= DATA EXCERPTS =
..............................

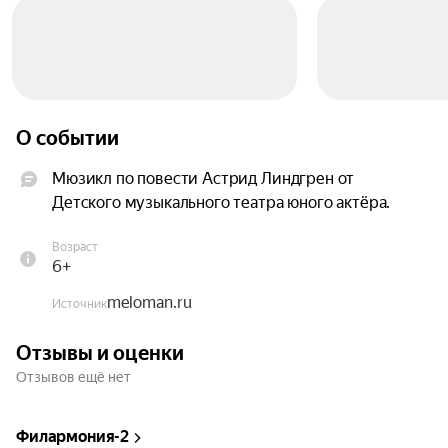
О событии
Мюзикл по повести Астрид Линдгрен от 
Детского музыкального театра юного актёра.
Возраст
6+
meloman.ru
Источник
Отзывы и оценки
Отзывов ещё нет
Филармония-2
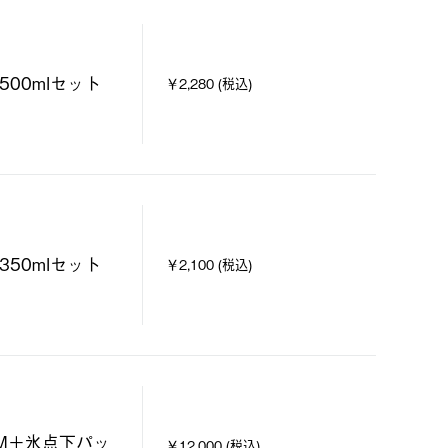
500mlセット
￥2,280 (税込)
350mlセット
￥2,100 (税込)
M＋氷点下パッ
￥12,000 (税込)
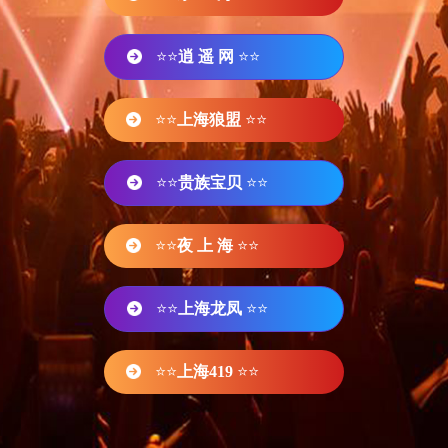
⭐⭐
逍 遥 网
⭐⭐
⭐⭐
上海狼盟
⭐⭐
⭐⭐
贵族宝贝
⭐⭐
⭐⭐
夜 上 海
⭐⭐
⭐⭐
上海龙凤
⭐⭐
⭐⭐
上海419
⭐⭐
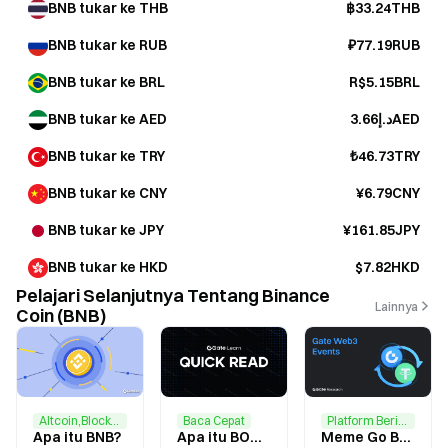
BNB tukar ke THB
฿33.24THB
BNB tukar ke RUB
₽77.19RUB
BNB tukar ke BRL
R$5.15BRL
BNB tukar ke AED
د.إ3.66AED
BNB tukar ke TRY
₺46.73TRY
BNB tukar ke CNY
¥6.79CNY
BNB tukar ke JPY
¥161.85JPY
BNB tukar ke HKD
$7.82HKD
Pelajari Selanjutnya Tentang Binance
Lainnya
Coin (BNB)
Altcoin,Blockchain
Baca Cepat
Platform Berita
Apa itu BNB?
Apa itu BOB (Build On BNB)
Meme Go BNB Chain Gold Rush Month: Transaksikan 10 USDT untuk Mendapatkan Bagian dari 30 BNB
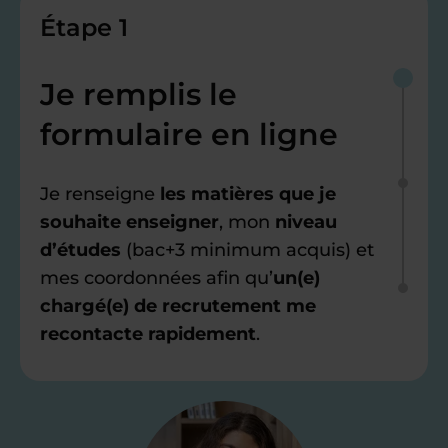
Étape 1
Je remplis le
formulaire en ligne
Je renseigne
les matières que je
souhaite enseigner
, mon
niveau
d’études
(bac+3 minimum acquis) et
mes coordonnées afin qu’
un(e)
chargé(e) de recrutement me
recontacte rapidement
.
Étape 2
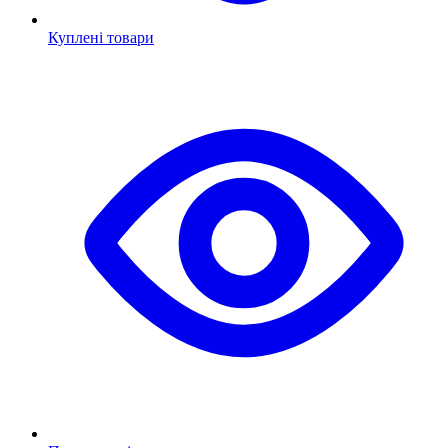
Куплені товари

..............................

= BRIEF =
All entries above must be printed again verbatim, with images excluded.

= EXERCISE RESULT =
О событии
Мюзикл по повести Астрид Линдгрен от 
Детского музыкального театра юного актёра.
Возраст
6+
meloman.ru
Источник
Отзывы и оценки
Отзывов ещё нет
Филармония-2
500mlセット
￥2,280 (税込)
350mlセット
￥2,100 (税込)
M＋氷点下パッ
￥12,000 (税込)
⭐⭐
逍 遥 网
⭐⭐
⭐⭐
上海狼盟
⭐⭐
⭐⭐
贵族宝贝
⭐⭐
⭐⭐
夜 上 海
⭐⭐
⭐⭐
上海龙凤
⭐⭐
⭐⭐
上海419
⭐⭐
BNB tukar ke THB
฿33.24THB
BNB tukar ke RUB
₽77.19RUB
BNB tukar ke BRL
R$5.15BRL
BNB tukar ke AED
د.إ3.66AED
BNB tukar ke TRY
₺46.73TRY
BNB tukar ke CNY
¥6.79CNY
BNB tukar ke JPY
¥161.85JPY
BNB tukar ke HKD
$7.82HKD
Pelajari Selanjutnya Tentang Binance
Lainnya
Coin (BNB)
Altcoin,Blockchain
Baca Cepat
Platform Berita
Apa itu BNB?
Apa itu BOB (Build On BNB)
Meme Go BNB Chain Gold Rush Month: Transaksikan 10 USDT untuk Mendapatkan Bagian dari 30 BNB
Étape 1
Je remplis le
formulaire en ligne
Je renseigne
les matières que je
souhaite enseigner
, mon
niveau
d’études
(bac+3 minimum acquis) et
mes coordonnées afin qu’
un(e)
chargé(e) de recrutement me
recontacte rapidement
.
Étape 2
Куплені товари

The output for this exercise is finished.